Gli esami del mondo non finiscono mai ma io oggi consegno il foglio bianco con dentro più me stesso di ogni merito o risposta pretesi, che guardo fuori dalla finestra i gesti del paninaro sul marciapiede alle prese col banchetto per l’intervallo delle 11:15, che penso alla grande palestra ancora vuota dove all’ultima ora vedrò la ragazza dai capelli rossi e le dirò: oggi c’era il tema di fine trimestre ma io sono venuto qui a scuola per un altro motivo.

Un ricamo

Poesia è fare, a volte è dare parvenza di senso al caso, non restituendone i tratti vivi e nitidi ma come ricamando il profilo della sua ombra.
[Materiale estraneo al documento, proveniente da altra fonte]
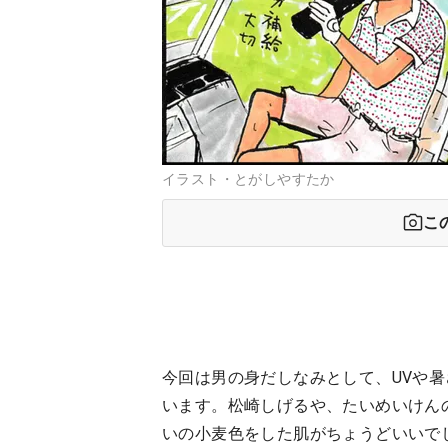
イラスト・とがしやすたか
こ
今回は男の身だしなみとして、UVや
います。松崎しげるや、たいめいけん
いの小麦色をした肌がちょうどいいで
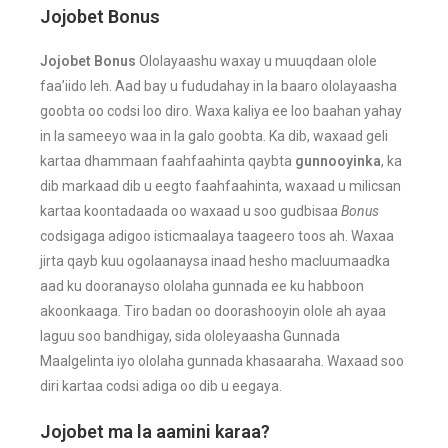
Jojobet Bonus
Jojobet Bonus
Ololayaashu waxay u muuqdaan olole
faa’iido leh. Aad bay u fududahay in la baaro ololayaasha
goobta oo codsi loo diro. Waxa kaliya ee loo baahan yahay
in la sameeyo waa in la galo goobta. Ka dib, waxaad geli
kartaa dhammaan faahfaahinta qaybta
gunnooyinka
, ka
dib markaad dib u eegto faahfaahinta, waxaad u milicsan
kartaa koontadaada oo waxaad u soo gudbisaa
Bonus
codsigaga adigoo isticmaalaya taageero toos ah. Waxaa
jirta qayb kuu ogolaanaysa inaad hesho macluumaadka
aad ku dooranayso ololaha gunnada ee ku habboon
akoonkaaga. Tiro badan oo doorashooyin olole ah ayaa
laguu soo bandhigay, sida ololeyaasha Gunnada
Maalgelinta iyo ololaha gunnada khasaaraha. Waxaad soo
diri kartaa codsi adiga oo dib u eegaya.
Jojobet ma la aamini karaa?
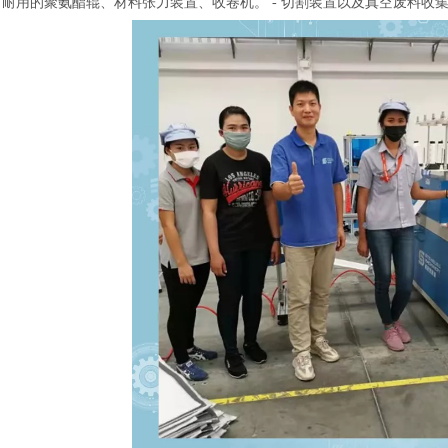
耐用的聚氨酯辊、材料张力装置、收卷机。 - 切割装置以及真空废料收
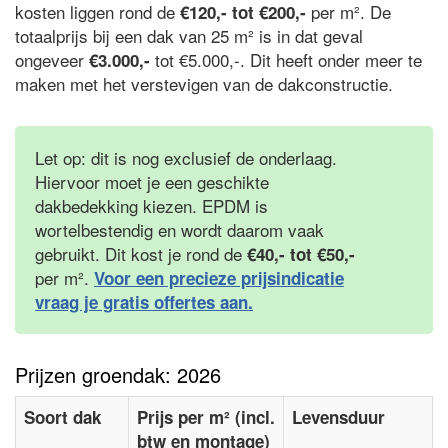
kosten liggen rond de
per m². De
€120,- tot €200,-
totaalprijs bij een dak van 25 m² is in dat geval
ongeveer
tot €5.000,-. Dit heeft onder meer te
€3.000,-
maken met het verstevigen van de dakconstructie.
Let op: dit is nog exclusief de onderlaag.
Hiervoor moet je een geschikte
dakbedekking kiezen. EPDM is
wortelbestendig en wordt daarom vaak
gebruikt. Dit kost je rond de
€40,- tot €50,-
per m².
Voor een precieze prijsindicatie
vraag je gratis offertes aan.
Prijzen groendak: 2026
Soort dak
Prijs per m² (incl.
Levensduur
btw en montage)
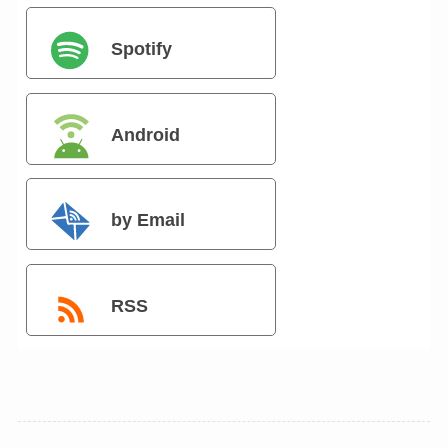
Spotify
Android
by Email
RSS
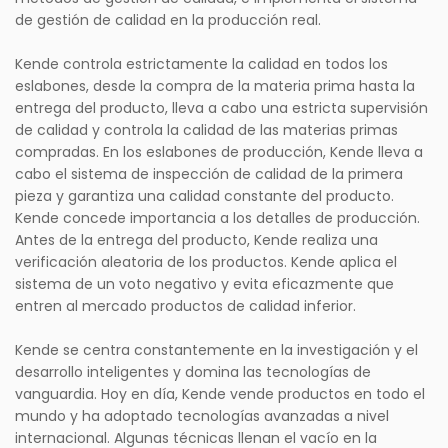
de gestión de calidad en la producción real.
Kende controla estrictamente la calidad en todos los
eslabones, desde la compra de la materia prima hasta la
entrega del producto, lleva a cabo una estricta supervisión
de calidad y controla la calidad de las materias primas
compradas. En los eslabones de producción, Kende lleva a
cabo el sistema de inspección de calidad de la primera
pieza y garantiza una calidad constante del producto.
Kende concede importancia a los detalles de producción.
Antes de la entrega del producto, Kende realiza una
verificación aleatoria de los productos. Kende aplica el
sistema de un voto negativo y evita eficazmente que
entren al mercado productos de calidad inferior.
Kende se centra constantemente en la investigación y el
desarrollo inteligentes y domina las tecnologías de
vanguardia. Hoy en día, Kende vende productos en todo el
mundo y ha adoptado tecnologías avanzadas a nivel
internacional. Algunas técnicas llenan el vacío en la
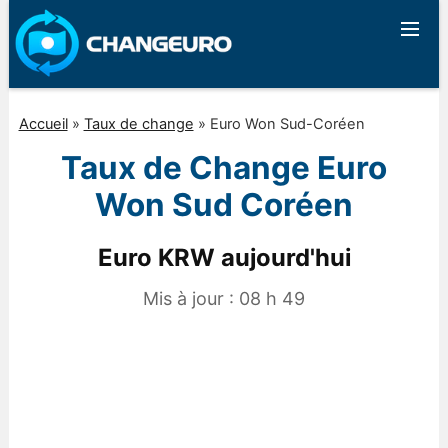
Accueil
»
Taux de change
»
Euro Won Sud-Coréen
Taux de Change Euro
Won Sud Coréen
Euro KRW aujourd'hui
Mis à jour :
08 h 49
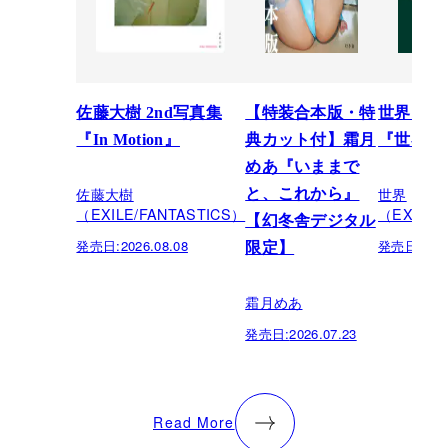
佐藤大樹 2nd写真集
【特装合本版・特
世界スペ
『In Motion』
典カット付】霜月
『世界館
めあ『いままで
佐藤大樹
世界
と、これから』
（EXILE/FANTASTICS）
（EXILE/
【幻冬舎デジタル
発売日:
2026.08.08
発売日:
202
限定】
霜月めあ
発売日:
2026.07.23
Read More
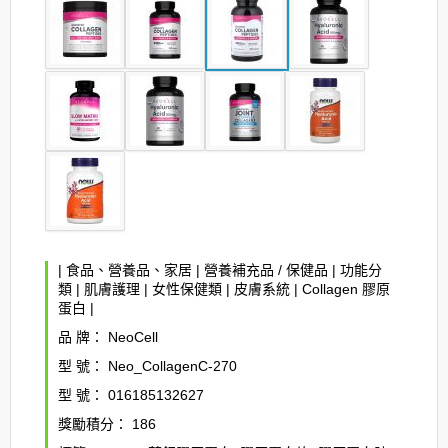
|
食品、營養品、家居
|
營養補充品 / 保健品
|
功能分
類
|
肌膚護理
|
女性保健類
|
皮膚系統
|
Collagen 膠原
蛋白
|
品 牌：
NeoCell
型 號：
Neo_CollagenC-270
型 號：
016185132627
獎勵積分：
186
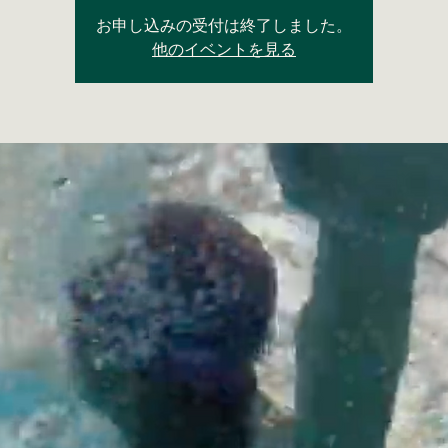
お申し込みの受付は終了しました。
他のイベントを見る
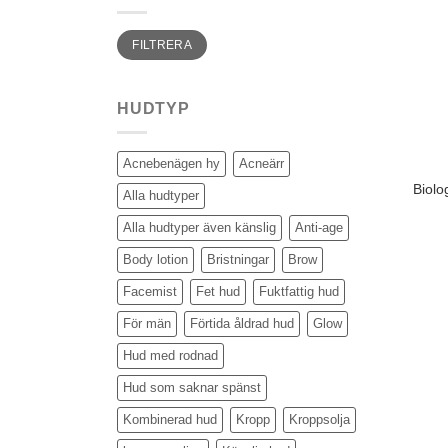
Min
Max
FILTRERA
pris
pris
HUDTYP
Acnebenägen hy
Acneärr
Biolo
Alla hudtyper
Alla hudtyper även känslig
Anti-age
Body lotion
Bristningar
Brow
Facemist
Fet hud
Fuktfattig hud
För män
Förtida åldrad hud
Glow
Hud med rodnad
Hud som saknar spänst
Kombinerad hud
Kropp
Kroppsolja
Suggerire che qualcosa possa avere senso, un senso non visibile ma tanto solido e presente da schermare il sole a terra in arabeschi. Così oggi ritrovo su un vecchio quaderno un esercizio di quattro anni fa. Avevamo segnato in colonna le iniziali del nome delle persone sedute al tavolo, con la pretesa di imbastire un acrostico. Questo, il mio risultato: Ammettiamo Noi Le Cose Tonde: Se Dico “Luna” Si Muovono Ricamanti Fate Alla Marina. Eravamo quattordici intorno al tavolo. Non ricordo se io corrispondevo all’indicazione muovono o alla finale marina.

Lidl

Io quando non c’è niente che può più rendervi felici e ormai è pomeriggio vi dico di prendere l’auto e andare a fare la spesa della vita, quella per riempire la dispensa, i cosiddetti rifornimenti. Tornerete a casa, meglio se dopo avere cercato posteggio per un po’, con un senso di riempimento – se non altro visivo – della metaforica pancia che prima era vuota e dava più eco all’infelicità. Adesso che la spesa è fatta siete pieni di una cosa indubbiamente utile, avete fatto una cosa pratica, avete riempito il tempo pensando a un bisogno primario e non agli astratti furori che vi infelicitavano. Avete avuto, poi, la tacita conferma di disporre ancora di un po’ di soldi nel conto, almeno quelli utili a non essere infelici per motivi “ultimi”: conferma periferica di avere ancora una casa da raggiungere, un frigorifero da riempire, una cena a cui pensare, dei gesti fisici e una cura del tempo (se non altro quella dei tempi di cottura) in cui concentrarvi, mentre piano arriva la sera e l’ora di andare a dormire. Questo è un uomo, penserete con la testa sul cuscino ricordando un doloroso allarme sui minimi estremi della dignità umana: io sono un uomo, io sono una donna. La dignitosa conferma farà evaporare gli ultimi fumi degli astratti furori. La notte, sognerete una forma qualunque di ringraziamento.

Torri

I bambini fanno le torri e noi pensiamo che il motivo sia fare ogni volta quella più alta. Il motivo invece è farle cadere. I bambini fanno le torri per farle cadere. Più alta è la torre, più clamorosa la caduta. Quanto sono devoti alla vertigine! Quanto riescono a fidarsi del superamento dei loro limiti! Cadere a terra mentre si procede in equilibrio su un muretto non li dissuade dal rifarlo; sbattere la testa sotto il tavolo non gli impedisce di chinarsi e farci un’altra casa tra le gambe; rovinarsi la gola per una questione di principio non li scoraggia dal gridare in lacrime altre volte. E parlare parlare parlare non per avere risposte ma sempre per questo: mettere alla prova il mondo e loro stessi, facendo domande, spacciando bugie. Dovrò ritrovare il gusto per la caduta, la perduta mia devozione per la vertigine, l’ardimento fantastico a scapito della testa, il rischio di mutismo per qualcosa in cui credo. Di nuovo.